For the last half-century, major record labels have kept their business alliances close to the vest. The music business has rarely sought outside expertise.
But all that has changed dramatically with Internet digital downloading. With technology running away with time, record labels have been forced to develop partnerships with tech companies in record numbers. These partnerships have not been easy to develop.
The last time labels seriously partnered with outside interests was when MTV came onboard in the mid-80-s. That association, while fruitful in the short term, has proven to be less attractive over time.
When it came to digital downloading, labels were cautious. They were fearful of giving their recordable assets to anyone but a trustworthy partner. But no one accurately calculated how quickly music consumers would integrate downloading into their lifestyle. As labels waited to sort out their next move, peer to peer illegal networks grew from nowhere, facilitating millions of illegal downloads from potential music consumers. The labels watched in horror.

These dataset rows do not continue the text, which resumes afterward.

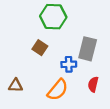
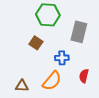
gray rectangle: (88, 49) -> (79, 32), moved
brown triangle: (16, 85) -> (22, 86), moved

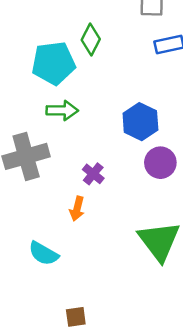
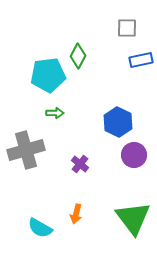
green arrow: (62, 110) -> (55, 113), size x0.7
orange arrow: (77, 209) -> (76, 214), moved

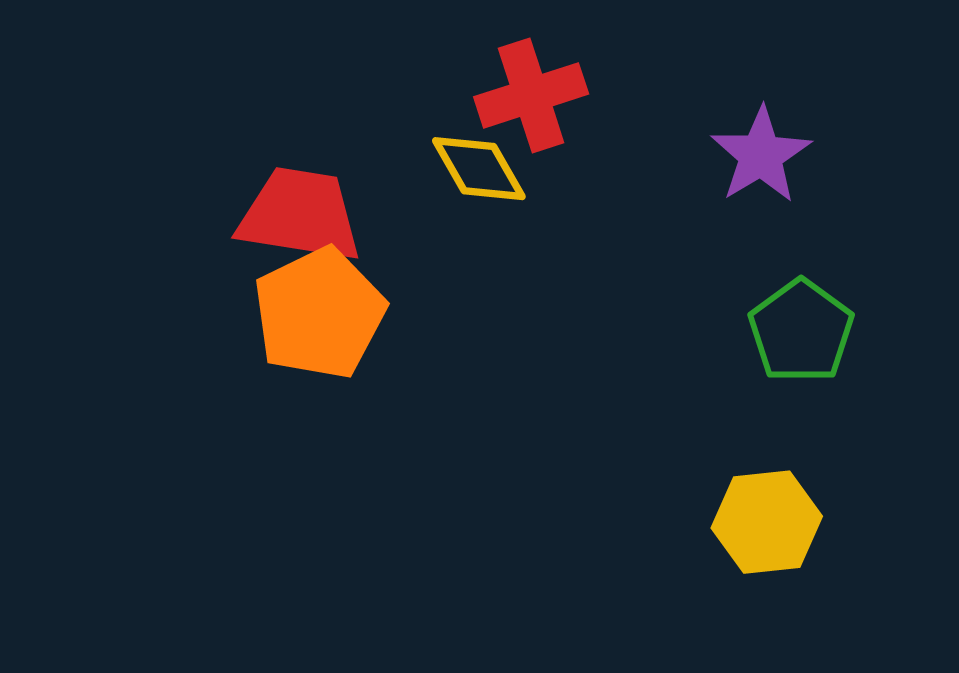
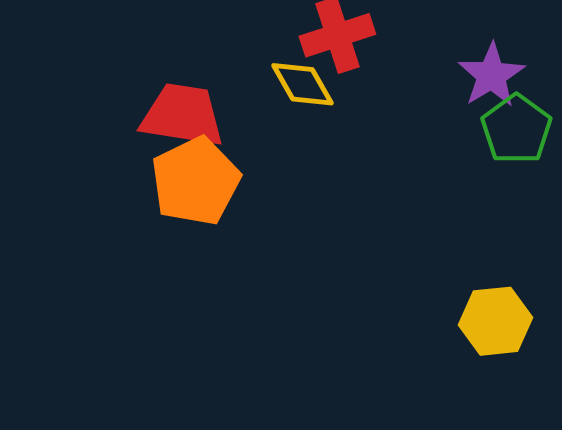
green pentagon: (801, 331) -> (516, 129), moved

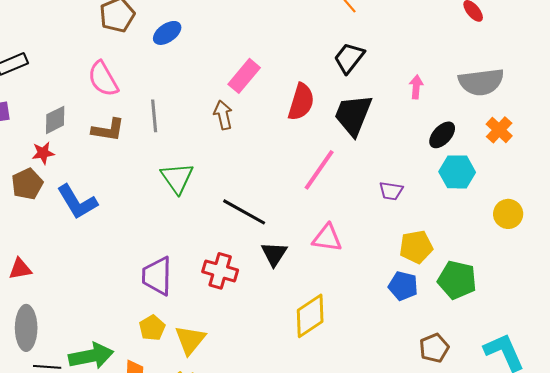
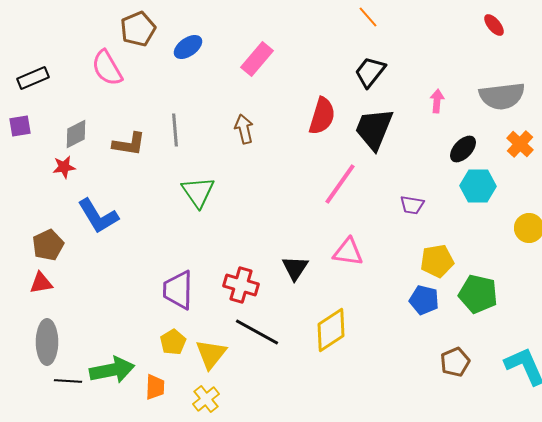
pink rectangle: (244, 76) -> (257, 59), moved
pink semicircle: (103, 79) -> (107, 68), moved
brown pentagon: (27, 184) -> (48, 245), moved
black line: (244, 212) -> (257, 332), moved

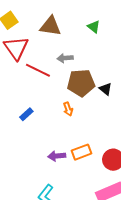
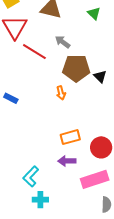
gray arrow: (65, 58) -> (63, 42), turned 35
blue rectangle: (26, 114) -> (11, 98), moved, turned 64
purple arrow: (57, 156) -> (67, 161), moved

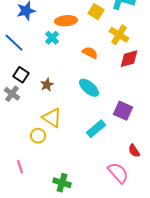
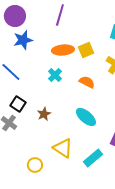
yellow square: (96, 12) -> (86, 50), moved, turned 35
cyan cross: (52, 38) -> (55, 75), moved
yellow triangle: (52, 118) -> (63, 148), moved

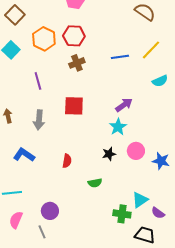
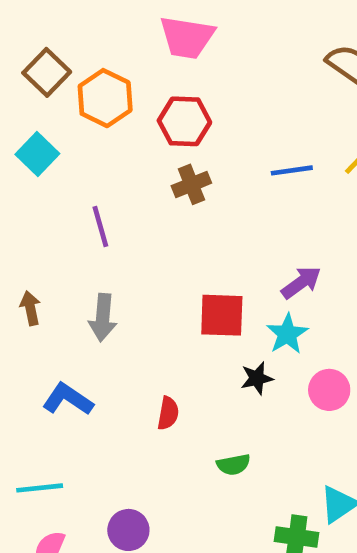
orange hexagon: (44, 39) -> (105, 98), moved
red square: (74, 106) -> (222, 315), moved
black star: (109, 154) -> (257, 378), moved

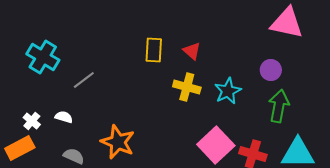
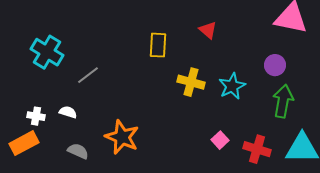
red triangle: (192, 51) -> (208, 30), moved
white cross: (32, 121) -> (36, 116), turned -30
pink square: (216, 145) -> (220, 140), size x0.5

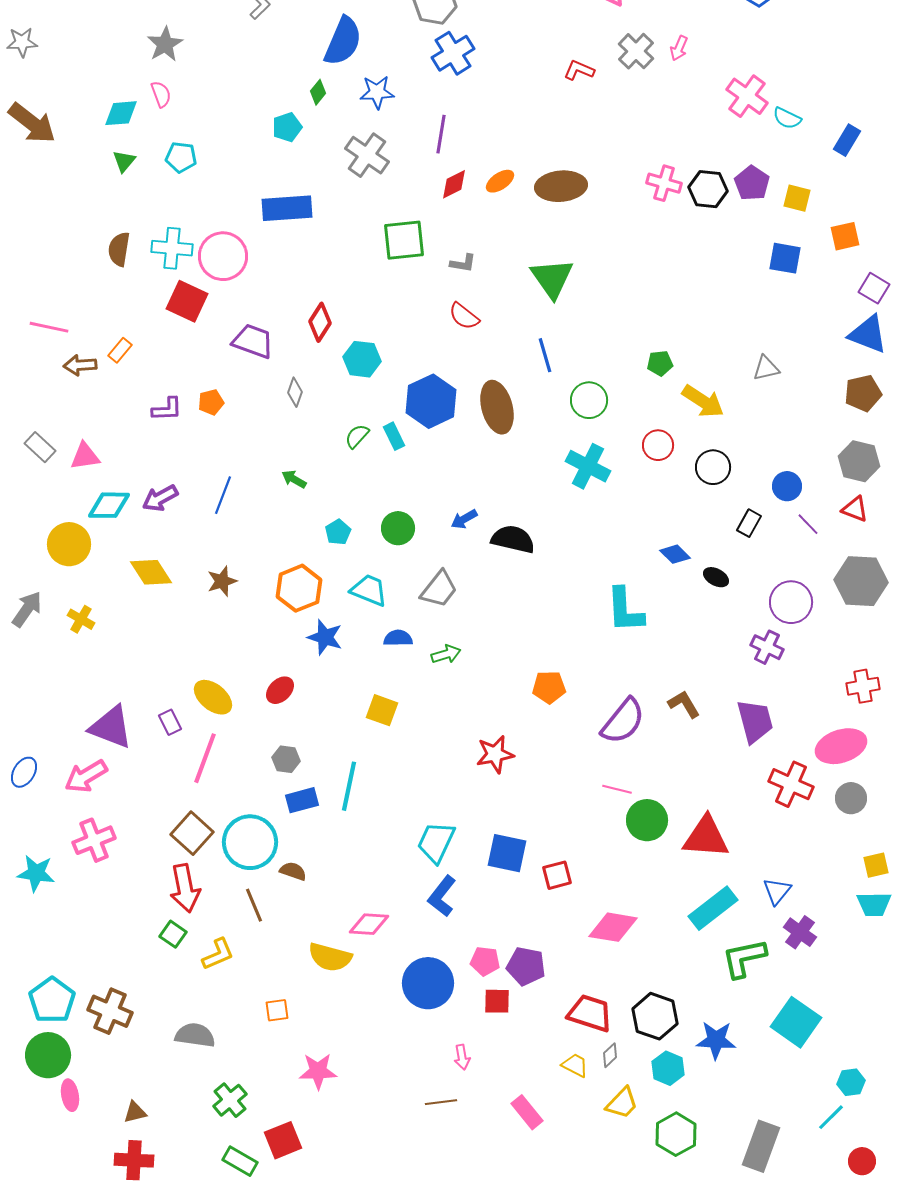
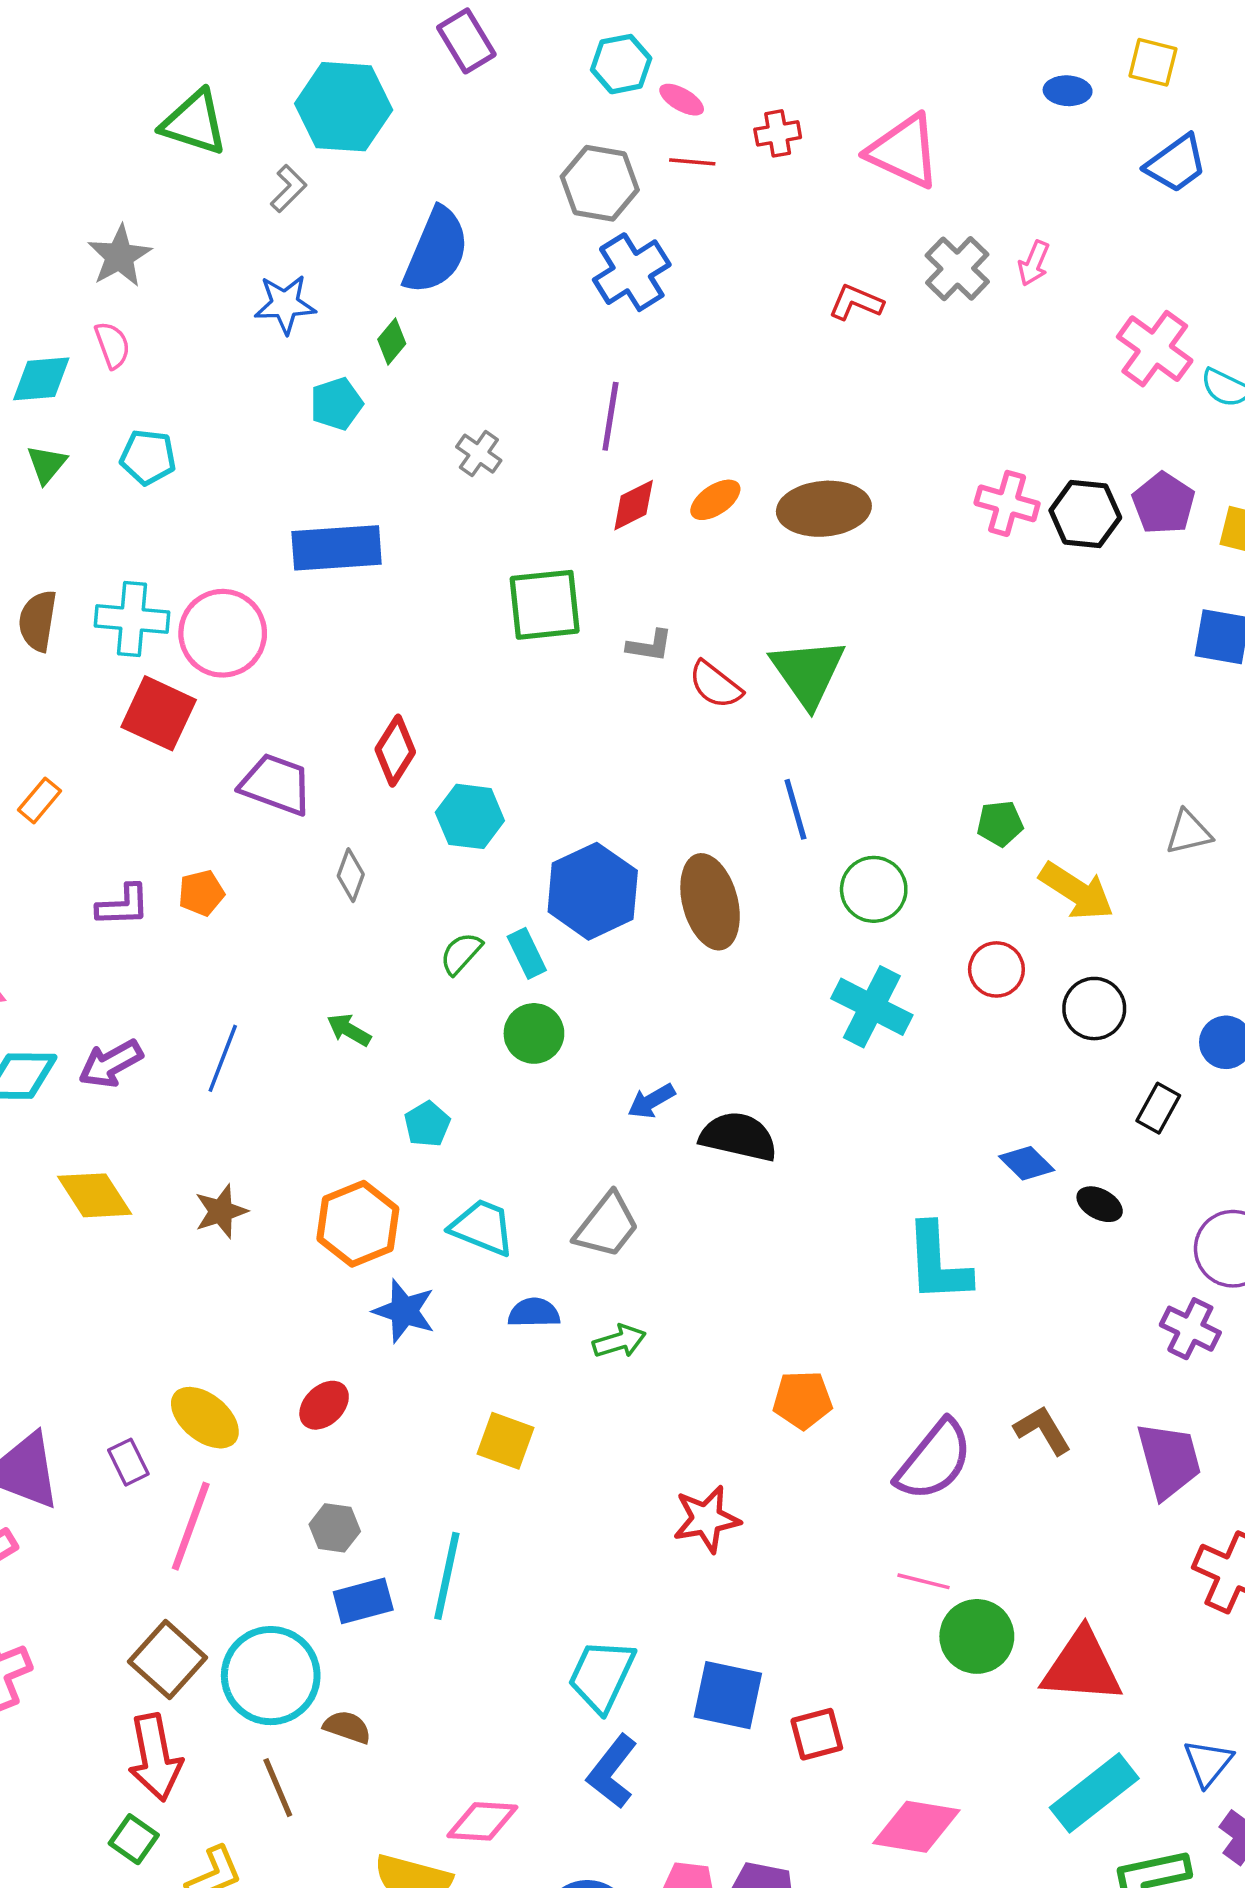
blue star: (377, 92) -> (285, 304), moved
gray cross: (367, 155) -> (479, 454), size x0.6
red semicircle: (464, 316) -> (715, 685), moved
green circle: (398, 528) -> (534, 1033), moved

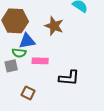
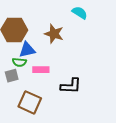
brown square: (28, 93) -> (30, 102), size x1.6

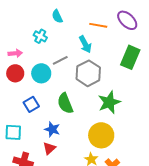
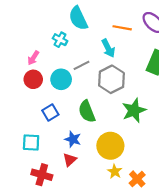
cyan semicircle: (57, 16) -> (78, 18), size x1.6
pink arrow: (15, 53) -> (33, 58), turned 128
yellow circle: (101, 135) -> (110, 146), moved

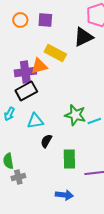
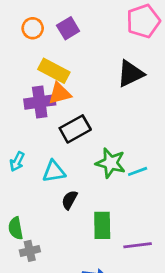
purple square: (45, 20) -> (68, 28), turned -35
black triangle: (83, 37) -> (130, 74), moved
yellow rectangle: (55, 53) -> (54, 71), moved
black rectangle: (26, 91) -> (75, 129), moved

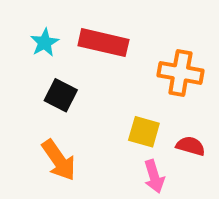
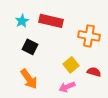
yellow square: (144, 132) -> (71, 65), turned 35
pink arrow: (154, 176) -> (67, 87), moved, turned 84

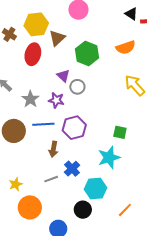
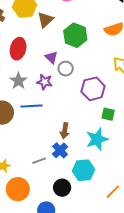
red ellipse: (33, 54) -> (18, 49), moved
purple hexagon: (74, 128) -> (93, 89), moved
brown arrow: (53, 149) -> (65, 131), moved
black circle: (83, 210) -> (62, 188), moved

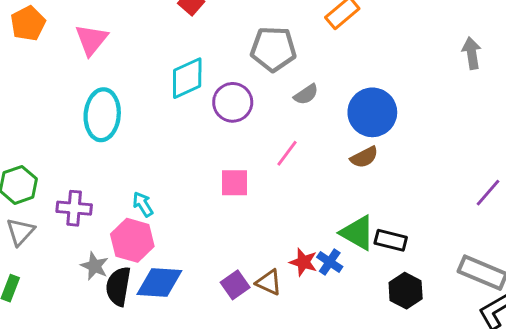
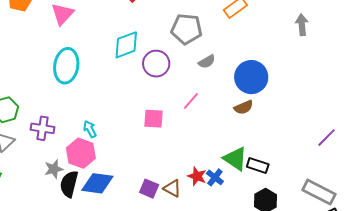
gray arrow: (472, 53) -> (302, 25), moved
gray star: (95, 266) -> (54, 169), turned 30
purple square: (235, 285) -> (149, 189), turned -36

When iTunes came on board in April 2003, the game changed radically. It was Steven Jobs who unified the digital divide by getting each of the major labels to give him key artist rights to download. In typical Macintosh fashion, I tunes presented a very user friendly, non-traditional way to download tracks with an outstanding marketing campaign to back it up. Within a week of its launch, 1 million downloaded sales were recorded from iTunes.
It-s now 2004. Legal downloading is hotter than ever and everyone wants to get in the pool. With such demand, all the major labels have loosen up access to their digital rights. For the first time in a very long time, the music business is engaged financially in different strategic partnerships with many associations.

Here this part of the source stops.